On Monday’s lunch menu at 1600 Pennsylvania Avenue: quinoa salad, cabbage sloppy Joes, baked zucchini fries and, for dessert, a little bubble gum.

Big Time Rush — a four-man boy band made famous on the Nickelodeon series of the same name — gave a short-and-sweet performance at the White House on Monday to close out the first-ever kids’ “state dinner,” a luncheon held for 54 youngsters, ages 8 to 12, who had entered a nationwide recipe contest.

It was the latest event in First Lady Michelle Obama’s “Let’s Move” initiative to fight childhood obesity through healthy eating, exercise and sometimes, music. (“Let’s Move” got a high-profile pop assist last year when Beyonce volunteered a cardio-friendly dance instruction video to the campaign.)

Hosting Monday’s luncheon in a dress the color of electric broccoli and pearls the size of snap peas, the first lady introduced Big Time Rush with hallmark down-to-earthness while staying on message: “They’re awesome, they’re energetic, they’re healthy!”

And once the last strawberry smoothie had been sipped, they were onstage — Carlos Pena Jr. (23, windbreaker), Logan Henderson(22, cardigan), James Maslow (22, vest) and Kendall Schmidt (21, blazer) — cooing “Music Sounds Better With U,” a song that recycles the hook from a semi-obscure, completely wonderful dance anthem by Stardust.

The kids were getting down, quite literally. At the group’s request, they ditched their parents at the various tables across the East Room and quietly huddled on the floor in front of the stage, legs crossed, necks craned. Afterward, Mrs. Obama noted, “At normal state dinners, people do not get to come up front.”

And at normal Big Time Rush concerts, fans do not remain this composed. The band was greeted with the usual ear-wounding banshee yowl at Jiffy Lube Live in Bristow on Sunday night, and they’ll be hearing it again Tuesday at a concert in Virginia Beach.

After Monday’s snappy, three-song set, the quartet shuffled downstairs, savoring the quiet intimacy of the afternoon.

“Everyone is really well behaved,” said Pena. “They did rush the stage, but it was more of a crawl.”

Pena’s band mates said that they weren’t really feeling the butterflies that most singers encounter at the White House.

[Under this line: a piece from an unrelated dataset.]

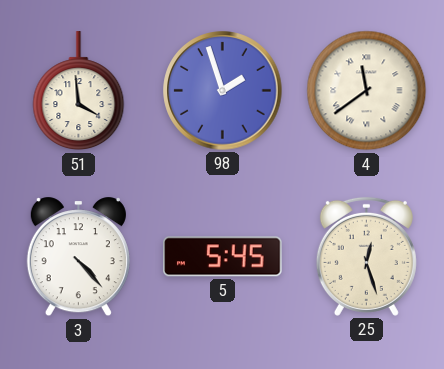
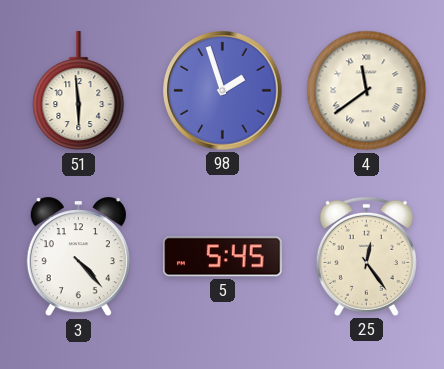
51: 3:59 -> 5:59
25: 12:27 -> 12:24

The group took part in Nickelodeon’s “Worldwide Day of Play” on the Ellipse last year, performing for the entire first family, and even challenged Mrs. Obama to a game of Ping-Pong. This time around, the only thing that jangled the singers’ nerves were the whispers between Secret Service agents — who may just have been trying to figure out how to score autographs for their kids.

The group’s tweenage fan base makes them ideal soundtrackers for “Let’s Move,” but they can walk the walk, too. They tour with a personal trainer who makes sure they’re eating lots of green things. “And we burn, like, 3,000 calories a night on stage,” Schmidt said. “We need to be fit or we can’t even do our show.”

It’s one of the more successful shows out on this summer’s tour circuit. Along with One Direction and the Wanted, Big Time Rush complete a trinity of boy bands that have exploded in popularity this year. But the foursome have the self-awareness to know it might not last forever.

“I think everything does have a shelf life,” said Pena. “For us, we’re just taking it day by day.”

For now, the band members are high-fiving over the fact that the first lady sang along to the “whoo-hoo”s of their latest single, “Windows Down.” (The song’s other refrain, “Everybody knows that I want ya,” is surely about pining for more healthful school lunch options.)

After the group took its final bow, children scurried back to their tables wearing big smiles and clutching cameras filled with photos. Never mind screaming — the entire thing went off without so much as a yelp. And nothing matched the gasp that came between the appetizer and the main course when President Obama dropped in for a surprise appearance.

“I heard there was a state dinner,” he told the starry-eyed lunchers. “Usually, I get invited. . . . I had to crash!”